A solver’s value is in the input: understanding what problem actually needs to be solved, for whom, under what constraints, with what tradeoffs. That’s something completely different. And it’s something AI is genuinely bad at, because it requires context that doesn’t live in a codebase.
Nate’s broader point is that the barrier to building something has shifted. It’s no longer syntax or knowing the right APIs. It’s curiosity about the actual problem, comfort with ambiguity, and the willingness to iterate toward something that makes sense. Those are more like liberal arts skills than computer science skills. Which is uncomfortable to say, but also kind of interesting.
What does that look like in practice for a senior developer?
Domain knowledge over framework knowledge
Knowing how your industry actually works, how your users think, and what constraints your business operates under is increasingly what makes your AI sessions produce something useful rather than something generic. The agent can generate a booking system. Only you know that “booking” in your context means three different things depending on which team is reading the code.
Business fluency is a technical skill
The developer who can sit in a product conversation, understand the actual goal behind a feature request, and push back with “that’s solving the wrong problem” is worth more in 2026 than the developer who can implement whatever spec lands on their plate faster than anyone. One of those developers is a coder. The other is a solver.
Curiosity about the problem, not just the implementation.
This is Nate’s point, and it’s the hardest one to operationalize. It means spending more time before the first prompt asking, “What are we actually trying to do here?” It means being the person who notices the feature request doesn’t match the user’s actual behavior. It means investing in understanding the domain more than the tooling, because the tooling will change again in six months anyway.

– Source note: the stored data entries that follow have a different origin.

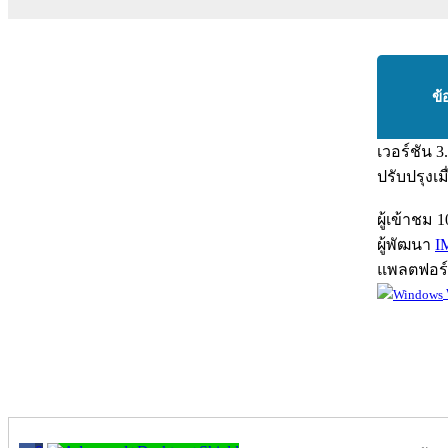
ข้
เวอร์ชัน
3
ปรับปรุงเม
ผู้เข้าชม
1
ผู้พัฒนา
I
แพลตฟอร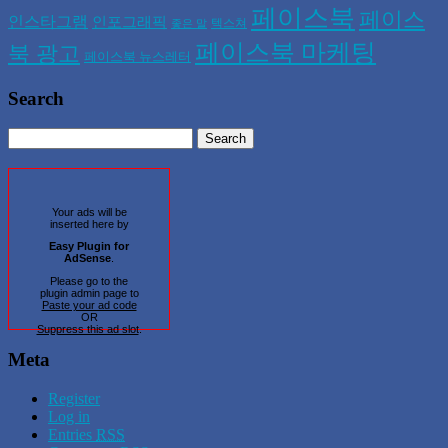
페이스북
페이스
인스타그램
인포그래픽
텍스쳐
좋은 말
페이스북 마케팅
북 광고
페이스북 뉴스레터
Search
Your ads will be
inserted here by
Easy Plugin for
AdSense
.
Please go to the
plugin admin page to
Paste your ad code
OR
Suppress this ad slot
.
Meta
Register
Log in
Entries
RSS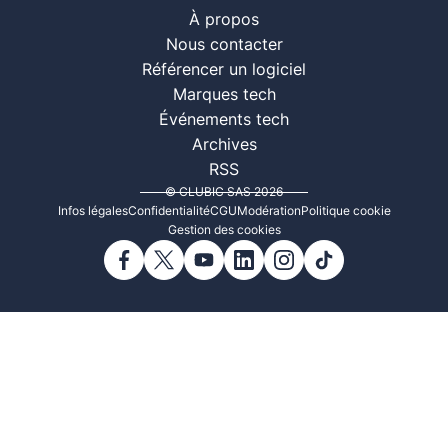
À propos
Nous contacter
Référencer un logiciel
Marques tech
Événements tech
Archives
RSS
© CLUBIC SAS 2026
Infos légales
Confidentialité
CGU
Modération
Politique cookie
Gestion des cookies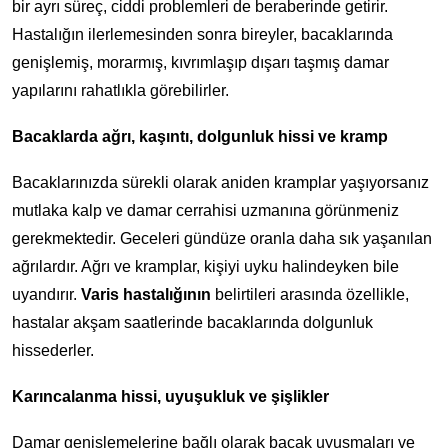
bir ayrı süreç, ciddi problemleri de beraberinde getirir.
Hastalığın ilerlemesinden sonra bireyler, bacaklarında
genişlemiş, morarmış, kıvrımlaşıp dışarı taşmış damar
yapılarını rahatlıkla görebilirler.
Bacaklarda ağrı, kaşıntı, dolgunluk hissi ve kramp
Bacaklarınızda sürekli olarak aniden kramplar yaşıyorsanız
mutlaka kalp ve damar cerrahisi uzmanına görünmeniz
gerekmektedir. Geceleri gündüze oranla daha sık yaşanılan
ağrılardır. Ağrı ve kramplar, kişiyi uyku halindeyken bile
uyandırır.
Varis hastalığının
belirtileri arasında özellikle,
hastalar akşam saatlerinde bacaklarında dolgunluk
hissederler.
Karıncalanma hissi, uyuşukluk ve şişlikler
Damar genişlemelerine bağlı olarak bacak uyuşmaları ve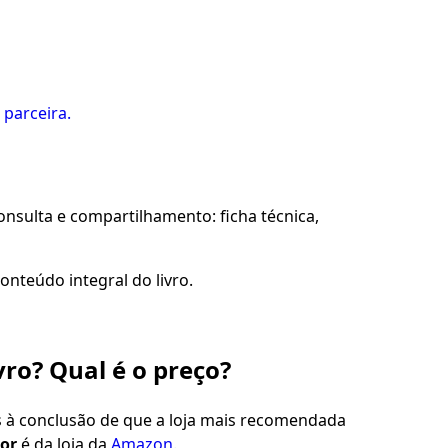
 parceira.
sulta e compartilhamento: ficha técnica,
onteúdo integral do livro.
vro? Qual é o preço?
s à conclusão de que a loja mais recomendada
tor
é da loja da
Amazon
.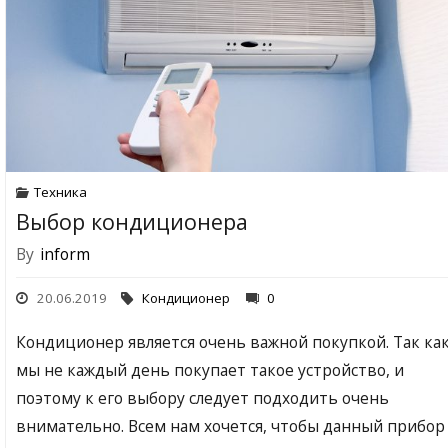
Техника
Выбор кондиционера
By
inform
20.06.2019
Кондиционер
0
Кондиционер является очень важной покупкой. Так ка
мы не каждый день покупает такое устройство, и
поэтому к его выбору следует подходить очень
внимательно. Всем нам хочется, чтобы данный прибор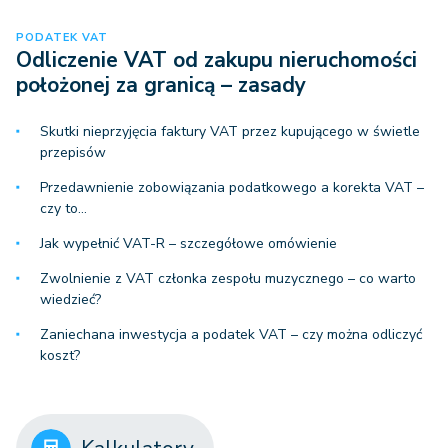
PODATEK VAT
Odliczenie VAT od zakupu nieruchomości
położonej za granicą – zasady
Skutki nieprzyjęcia faktury VAT przez kupującego w świetle
przepisów
Przedawnienie zobowiązania podatkowego a korekta VAT –
czy to…
Jak wypełnić VAT-R – szczegółowe omówienie
Zwolnienie z VAT członka zespołu muzycznego – co warto
wiedzieć?
Zaniechana inwestycja a podatek VAT – czy można odliczyć
koszt?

Soft skills that are actually hard.
Stakeholder conversations. Knowing when to push back on scope. Reading a room when the technical direction is wrong, and people don’t want to hear it. These have always mattered andhave been consistently undervalued because you couldn’t put them in a commit. In 2026, they’re what differentiates the people AI amplifies from the people AI replaces.

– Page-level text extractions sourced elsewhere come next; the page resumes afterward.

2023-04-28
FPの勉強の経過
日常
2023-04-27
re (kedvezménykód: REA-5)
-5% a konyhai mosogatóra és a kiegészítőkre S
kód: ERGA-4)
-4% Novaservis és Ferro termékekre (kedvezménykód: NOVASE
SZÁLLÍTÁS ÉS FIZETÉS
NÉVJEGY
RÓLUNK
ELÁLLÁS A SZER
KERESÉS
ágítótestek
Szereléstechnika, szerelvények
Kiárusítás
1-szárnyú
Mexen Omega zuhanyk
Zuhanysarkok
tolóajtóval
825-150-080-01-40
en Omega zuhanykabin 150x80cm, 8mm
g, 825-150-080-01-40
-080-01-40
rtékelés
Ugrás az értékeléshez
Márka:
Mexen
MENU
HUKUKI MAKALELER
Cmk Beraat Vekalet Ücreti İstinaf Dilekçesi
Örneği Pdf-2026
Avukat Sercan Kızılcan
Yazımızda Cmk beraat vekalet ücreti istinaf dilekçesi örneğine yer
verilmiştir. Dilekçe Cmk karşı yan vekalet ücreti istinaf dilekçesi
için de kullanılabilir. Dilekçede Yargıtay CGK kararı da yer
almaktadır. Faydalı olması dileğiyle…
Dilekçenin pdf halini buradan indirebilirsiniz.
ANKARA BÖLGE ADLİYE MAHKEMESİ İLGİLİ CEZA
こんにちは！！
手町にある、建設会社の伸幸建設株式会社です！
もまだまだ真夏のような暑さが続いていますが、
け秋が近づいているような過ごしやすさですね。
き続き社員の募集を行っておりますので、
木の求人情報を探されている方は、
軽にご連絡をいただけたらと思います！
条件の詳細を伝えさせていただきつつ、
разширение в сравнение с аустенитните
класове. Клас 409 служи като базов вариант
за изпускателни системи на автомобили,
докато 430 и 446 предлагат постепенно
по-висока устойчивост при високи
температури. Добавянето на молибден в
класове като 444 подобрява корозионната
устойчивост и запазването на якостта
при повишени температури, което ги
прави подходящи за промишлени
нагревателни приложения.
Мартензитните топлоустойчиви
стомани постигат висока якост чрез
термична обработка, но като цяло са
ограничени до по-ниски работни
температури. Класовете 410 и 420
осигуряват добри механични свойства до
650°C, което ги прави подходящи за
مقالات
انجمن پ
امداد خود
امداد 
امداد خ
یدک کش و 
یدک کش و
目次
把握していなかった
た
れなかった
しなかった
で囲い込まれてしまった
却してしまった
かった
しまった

Finding yourself as a senior in 2026
Many senior developers built their confidence on being good at writing code. On knowing the framework deeply. On being the person in the room who understood what was actually happening under the hood.
That identity still matters. But it’s getting separated from the day-to-day of shipping things, which is a genuinely weird feeling that doesn’t have a clean resolution. Nobody really talks about it.
What seems to work is shifting the identity from “person who writes good code” to “person who produces correct outcomes.” The tool changed. The standard didn’t. You’re still the one responsible for what goes to production, still the one who knows whether a feature is solving the right problem, still the one who catches the architectural decision that will make everyone miserable in eighteen months.
If anything, that responsibility got heavier, not lighter. There’s more code moving faster, with less friction to slow you down when the direction is wrong.
The developers pulling ahead right now aren’t the purists refusing to touch AI. They’re not the ones merging without reading, either. They’re the ones who figured out that the interface between their thinking and the machine’s output is where the actual work lives, and invested accordingly.
Not in the tools. In the thinking.
Which, when you put it that way, has always been the job.